There is now a newly designated state "scenic highway"—the 500 km Prince of Wales Island road system. The highway reaches almost every community on Prince of Wales.

===Cargo===
A few companies provide scheduled barge service from Pacific coast ports to southeastern Alaskan ports, including those on Prince of Wales island, primarily Craig and Thorne Bay.

===Public ferry===
====Alaska Marine Highway System====
Historically, the Alaska Marine Highway (AMHS) intermittently served the port of Hollis, until the Inter-Island Ferry Authority began regular scheduled service.

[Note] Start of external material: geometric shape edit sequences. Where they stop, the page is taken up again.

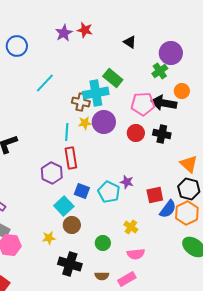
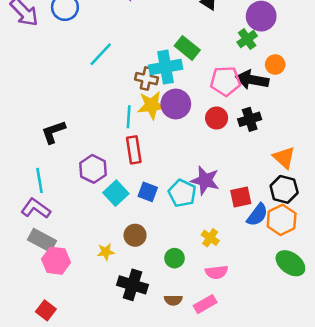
yellow star: (85, 123) -> (152, 105), size x1.6
black cross: (162, 134) -> (250, 119), turned -30
purple hexagon: (52, 173) -> (93, 169), moved
purple star: (127, 182) -> (205, 180), size x1.6
cyan square: (64, 206) -> (116, 193), moved

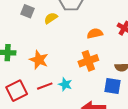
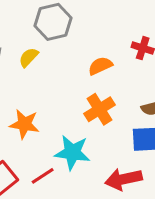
cyan star: (65, 84) -> (72, 153), size x1.6
red line: (45, 86) -> (43, 176), moved

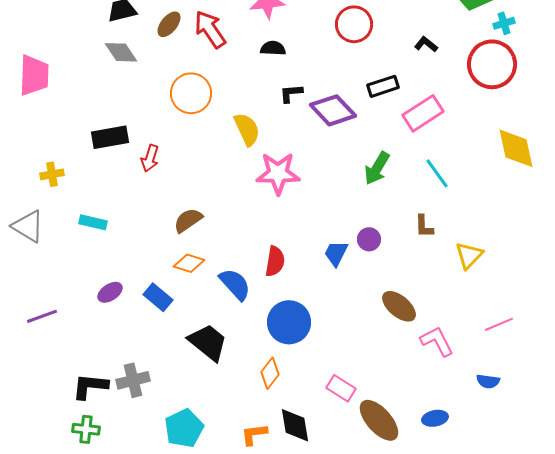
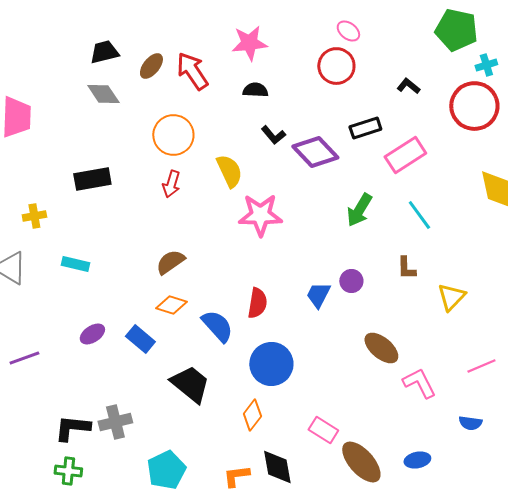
black L-shape: (291, 93) -> (273, 135), turned -125
red arrow: (150, 158) -> (171, 184), moved

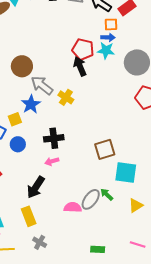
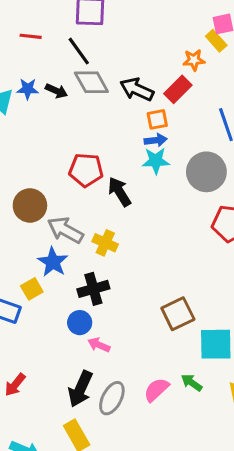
red pentagon: (83, 49) -> (86, 170), moved
black cross: (54, 138) -> (93, 289), moved
blue circle: (18, 144) -> (80, 323), moved
pink arrow: (52, 161) -> (99, 345), turned 48
gray ellipse: (91, 199) -> (112, 398), moved
pink semicircle: (73, 207) -> (156, 390), moved, turned -36

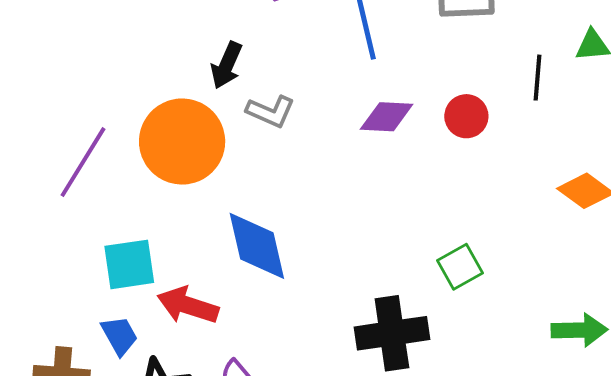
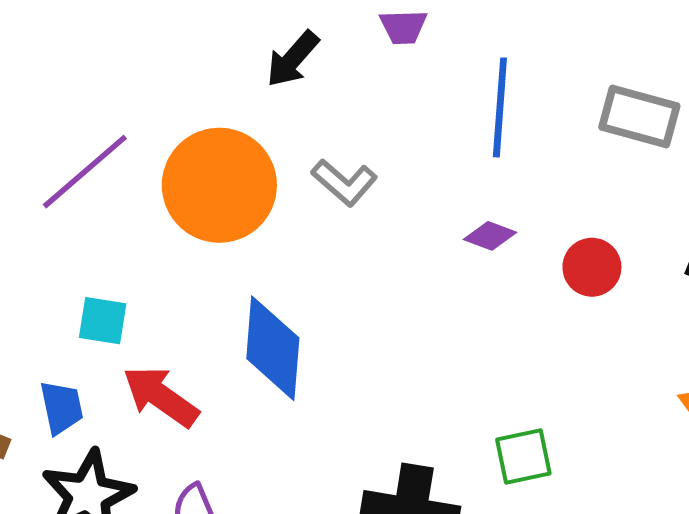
black arrow: (227, 65) -> (293, 59), moved
purple diamond: (387, 117) -> (490, 236), size x0.7
cyan square: (129, 264) -> (103, 321), size x0.7

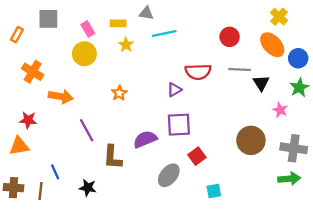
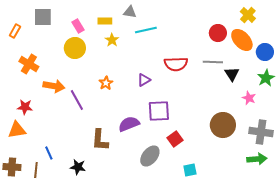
red circle: (230, 37) -> (218, 33), moved
purple triangle: (174, 90) -> (144, 80), moved
purple line: (87, 130) -> (77, 100), moved

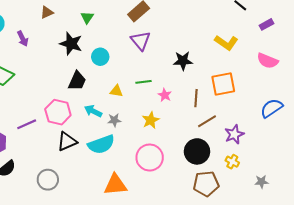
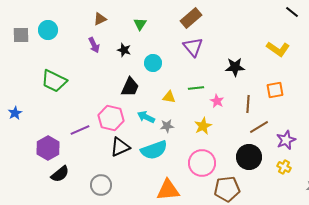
purple arrow: (23, 39) -> (94, 45), moved
black star: (71, 44) -> (124, 50), size x0.6
orange square: (223, 84) -> (275, 90), size x0.7
brown pentagon: (206, 184) -> (227, 189), moved

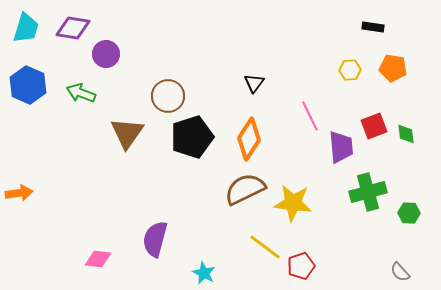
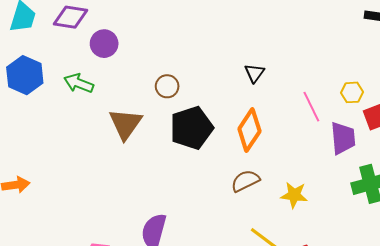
yellow hexagon: (350, 70) -> (352, 92), moved
brown circle: (168, 96) -> (167, 86), size x0.7
brown semicircle: (245, 189) -> (245, 181), size x0.7
yellow star: (293, 203) -> (294, 195), size x0.7

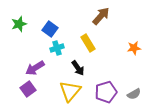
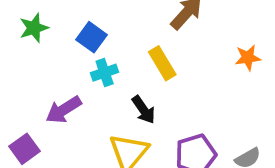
orange star: (134, 48) -> (248, 58), moved
purple square: (28, 89) -> (25, 149), moved

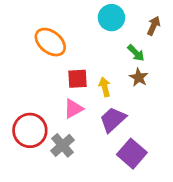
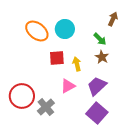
cyan circle: (111, 18) -> (65, 29), moved
pink triangle: (73, 109) -> (68, 86), moved
purple trapezoid: (113, 120) -> (97, 86), moved

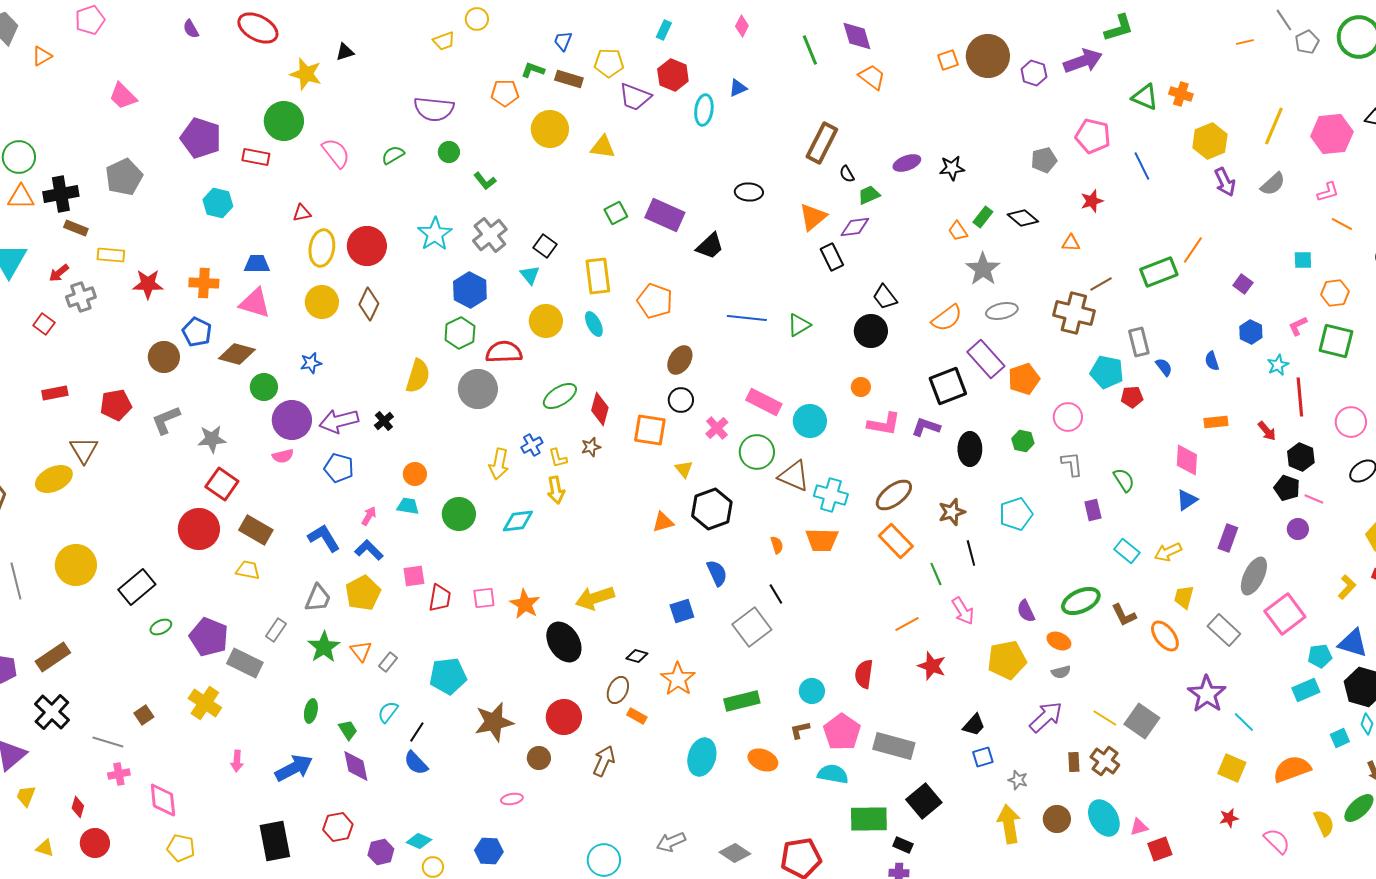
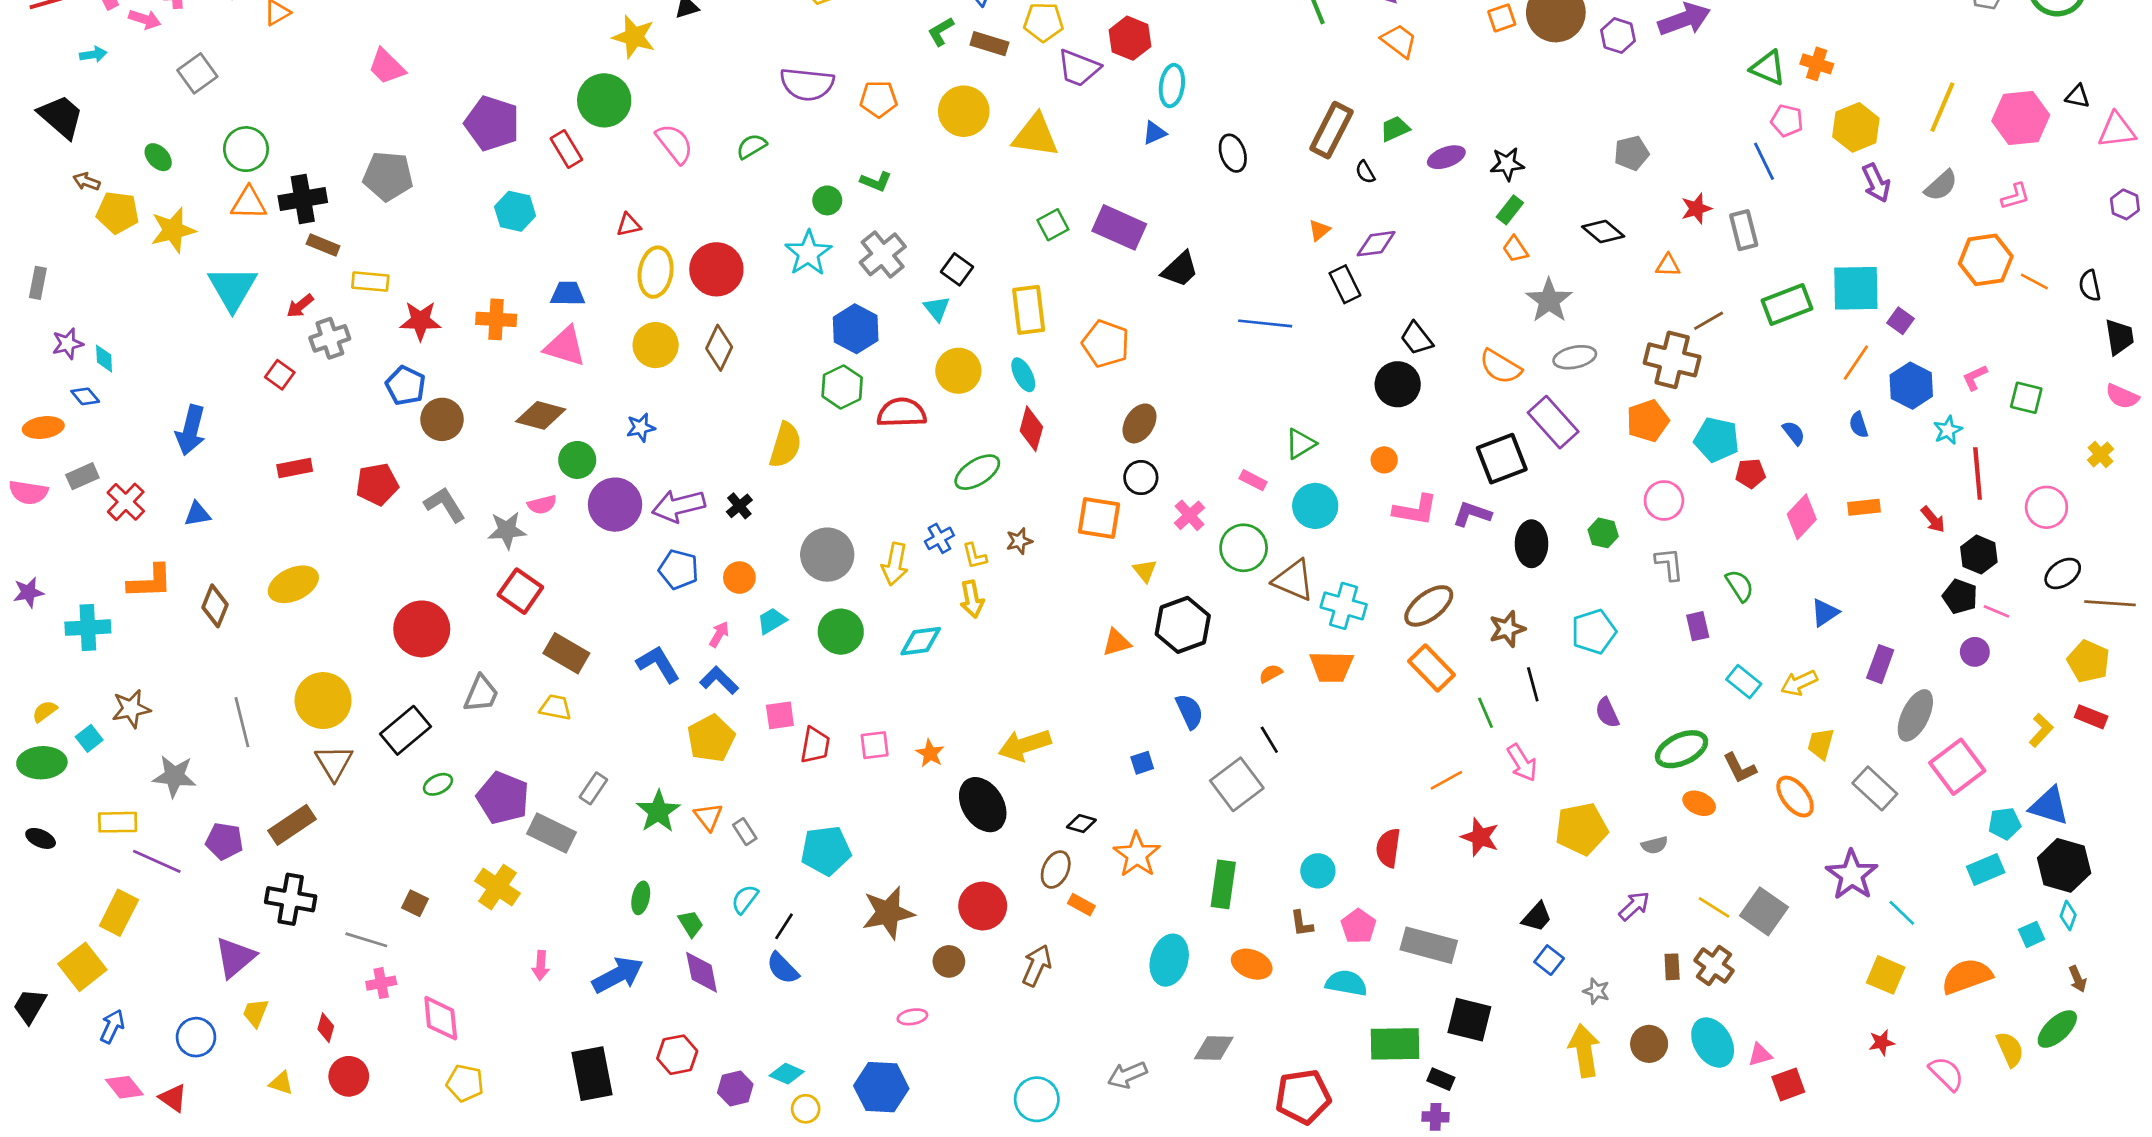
green L-shape: (533, 70) -> (941, 31), turned -50
blue triangle: (738, 88) -> (1154, 133), moved
orange pentagon: (505, 93) -> (879, 99), moved
pink pentagon: (1093, 136) -> (1787, 121), moved, size x0.7
yellow triangle: (603, 147) -> (1035, 136), size x1.4
green circle: (449, 152) -> (827, 200), moved
red rectangle: (256, 157) -> (566, 149), turned 48
gray pentagon: (124, 177) -> (388, 176), turned 30
green L-shape: (485, 181) -> (876, 181), turned -30
black ellipse: (749, 192) -> (1233, 153), moved, turned 68
green trapezoid: (869, 195) -> (1395, 129), moved
orange triangle: (813, 217) -> (1319, 230), size x0.6
green rectangle: (983, 217) -> (1510, 210), moved
orange line: (1342, 224) -> (2034, 282), moved
orange line: (1193, 250) -> (1856, 363), moved
cyan square: (1303, 260) -> (1856, 288), moved, size x2.0
orange hexagon: (1335, 293) -> (1986, 260), moved, size x1.4
blue line: (747, 318) -> (1265, 323), moved
orange semicircle: (947, 318) -> (1500, 367), turned 68
green triangle: (799, 325) -> (1300, 444), moved
blue pentagon: (197, 332) -> (406, 386), moved
blue hexagon: (1251, 332) -> (1911, 386), size x1.4
green square: (1336, 341) -> (2026, 398), size x0.7
gray rectangle: (1139, 342) -> (1744, 230), moved
orange pentagon: (1024, 379) -> (1648, 421), moved
gray circle: (478, 389) -> (827, 555), moved
pink rectangle: (764, 402) -> (1253, 480), size x0.6
red diamond: (600, 409) -> (1031, 429), moved
gray L-shape: (166, 420) -> (445, 505), turned 80
brown triangle: (84, 450) -> (334, 763), moved
pink semicircle: (283, 456) -> (542, 505), moved
pink diamond: (1187, 460) -> (1802, 517), moved, turned 40
orange circle: (415, 474) -> (739, 578), moved
cyan trapezoid: (408, 506) -> (772, 621), turned -40
red circle: (199, 529) -> (422, 629), moved
orange semicircle: (777, 545) -> (1271, 674), turned -102
gray trapezoid: (318, 598) -> (481, 694), moved
orange star: (525, 604) -> (930, 753), size x0.7
blue square: (682, 611) -> (1142, 763), size x0.7
purple semicircle: (1026, 611) -> (1607, 713), moved
orange ellipse: (1059, 641) -> (1699, 803), moved
gray rectangle: (388, 662) -> (745, 832), turned -72
green rectangle: (742, 701) -> (1223, 884), turned -68
black cross: (52, 712) -> (291, 899), turned -33
brown square: (144, 715) -> (415, 903), turned -30
purple arrow: (1046, 717) -> (1634, 906), size x0.7
brown L-shape: (800, 730) -> (1302, 924), turned -85
pink pentagon: (842, 732) -> (1358, 926), size x0.7
blue square: (983, 757) -> (1549, 960), turned -35
black square: (924, 801) -> (1469, 1020), turned -36
blue hexagon: (489, 851) -> (881, 1087), size x1.4
gray diamond: (735, 853) -> (1214, 1048), moved, turned -32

====Inter-Island Ferry Authority====
The Inter-Island Ferry Authority (IFA) provides daily service on a three-hour, 36 mi route between Prince of Wales Island and Ketchikan. The idea of starting a shuttle ferry service was discussed among communities of Klawock, Craig, Thorne Bay, Coffman Cove on the Prince of Wales Island as well as Petersburg and Wrangell in 1997, which would serve on regular timetable. Budget was fixed with the Alaska Congressional delegation as the state Department of Transportation supported the plan to be organized under the Municipal Port Authority Act of Alaska in 1998, and two vessels introduced between 2002 and 2006 have expanded routes from Hollis-Ketchikan to serve north by Clark Bay.

===Airports===
Klawock Airport is the only airport on Prince of Wales Island. At least two commercial airlines in Ketchikan provide scheduled service to Prince of Wales Island. Air taxi or chartered flights are also available from them and other airlines.

====Seaplane bases====

| FAA | IATA | ICAO | Seaplane Base |
|---|---|---|---|
| KCC |  |  | Coffman Cove |
| CGA |  |  | Craig |
| HYL |  |  | Hollis |
| HYG |  | PAHY | Hydaburg |
| KXA |  |  | Kasaan |
| AQC |  | PAQC | Klawock |
| KPB |  |  | Point Baker |
| 19P |  |  | Port Protection |
| KTB |  |  | Thorne Bay |
| KWF |  |  | Waterfall |

====Scheduled airlines====

| Airline | Hub(s) | Prince of Wales Island Airports |
|---|---|---|
| Island Air Express | Klawock | Ketchikan Daily Scheduled Service from Klawock to Ketchikan |
| Taquan Air | Ketchikan | Coffman Cove, Craig, Edna Bay, Hollis, Hydaburg, Naukati Bay, Point Baker, Port Protection, Thorne Bay, Whale Pass |

==Communities==

- Coffman Cove
- Craig
- Hollis
- Hydaburg
- Kasaan
- Klawock
- Naukati Bay
- Point Baker
- Port Protection
- Port St. Nicholas
- Thorne Bay
- Waterfall
- Whale Pass

==Notable ex-residents==
- Holly Madison, American model and Hugh Hefner's former girlfriend.
- Elizabeth Peratrovich and Roy Peratrovich, early Alaskan civil rights advocates, heavily involved in passage of Alaska's Anti-Discrimination Act of 1945, the first civil rights law in the U.S.